Она мягко отстраняется:
— Я тоже привязалась к тебе, Пит, правда, но это другое.
— Со мной ты будешь счастлива. Ты ведь любишь меня!
Она садится, и они смотрят друг на друга под ярким, дробящимся в листьях солнечным светом.
— Нет, Пит, я никогда этого не говорила. Я не… — Ее руки тянутся к нему, словно кинжалы. — Я не могу выйти за тебя, малыш. Я выхожу замуж за Чарли Макмахона.
Макмахон — Мааа — хоннн — аа — оннн — дурацкий шлепающий звук уносится во вселенную, кровь пульсирует в сонной артерии, воздух содрогается от боли и ярости, а он стоит, оскорбленный, как дурак, не в силах поверить, что все на свете оказалось ложью и предательством, — свет вспыхивает черными вспышками… «Шлюха! — слышит он свой голос, который кричит убывающему хаосу, — сука, сука, сука!»…
…Хаос беззвучно взрывается, переходя в небытие, почти знакомое состояние, но на сей раз не так быстро, словно мощная волна энергии вздымалась в замедленном темпе и частицы его успели ощутить ужас того, что он действительно мертв и осужден жить вечно в яростных разрозненных фрагментах. Но вопреки этому ужасу его сущность протестует: Но я ведь любил ее! — посреди безжизненной пустыни, под суровыми небесами, где он или частицы его энергии вновь ощущают чье-то присутствие: руины, искореженные механизмы, чудовищные конструкции неясного назначения, излучающие в мир ночных кошмаров темную силу, которая пробуждается…

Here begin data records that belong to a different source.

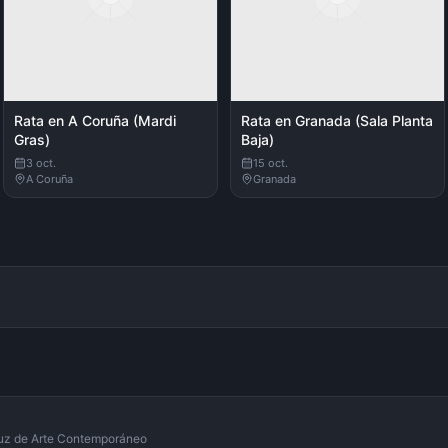
Rata en A Coruña (Mardi
Rata en Granada (Sala Planta
Gras)
Baja)
3 oct.
15 oct.
A Coruña
Granada
luz de Arte Contemporáneo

…Чтобы собрать его заново в окружении знакомых стен. На губах замирает бессмысленный всхлип: «Но я ведь любил!» Он откидывается на спинку скрипучего кресла, наслаждаясь моментом. Какая-то легкая тень беспокойства заставляет его поднять глаза на трехмерный портрет за стопкой распечаток на письменном столе.
Молли улыбается ему с портрета, обнимая старшую дочь. Мысль о бедном Чарли Макмахоне возвращается впервые за долгие годы вместе с привычной скороговоркой: Молли не была бы с ним счастлива. У него с Молли были сложные времена, но сейчас все наладилось. Странно, как явственно ему припомнился тот день у реки, несмотря на прожитые счастливые годы. «Любил, любил», — беспокойно стучит в мозгу, а глаза любуются стопкой распечаток на столе.
Красивое, элегантное решение, проверенное восьмикратно, все неточности и расхождения остались в прошлом. Даже лучше, чем он надеялся. Завтра можно отправить статью в журнал. Разумеется, надо было опубликовать результаты три года назад, но теперь это не важно: экспертный совет Ассоциации содействия развитию науки собирается на следующей неделе. Все складывается очень удачно, едва ли можно было найти более подходящее время. А пресса довершит начатое… Только удержаться и не смотреть в лицо Гиллиаму, размышляет он, — его собственное лицо десятилетней давности, гладкое, юное, воодушевленное.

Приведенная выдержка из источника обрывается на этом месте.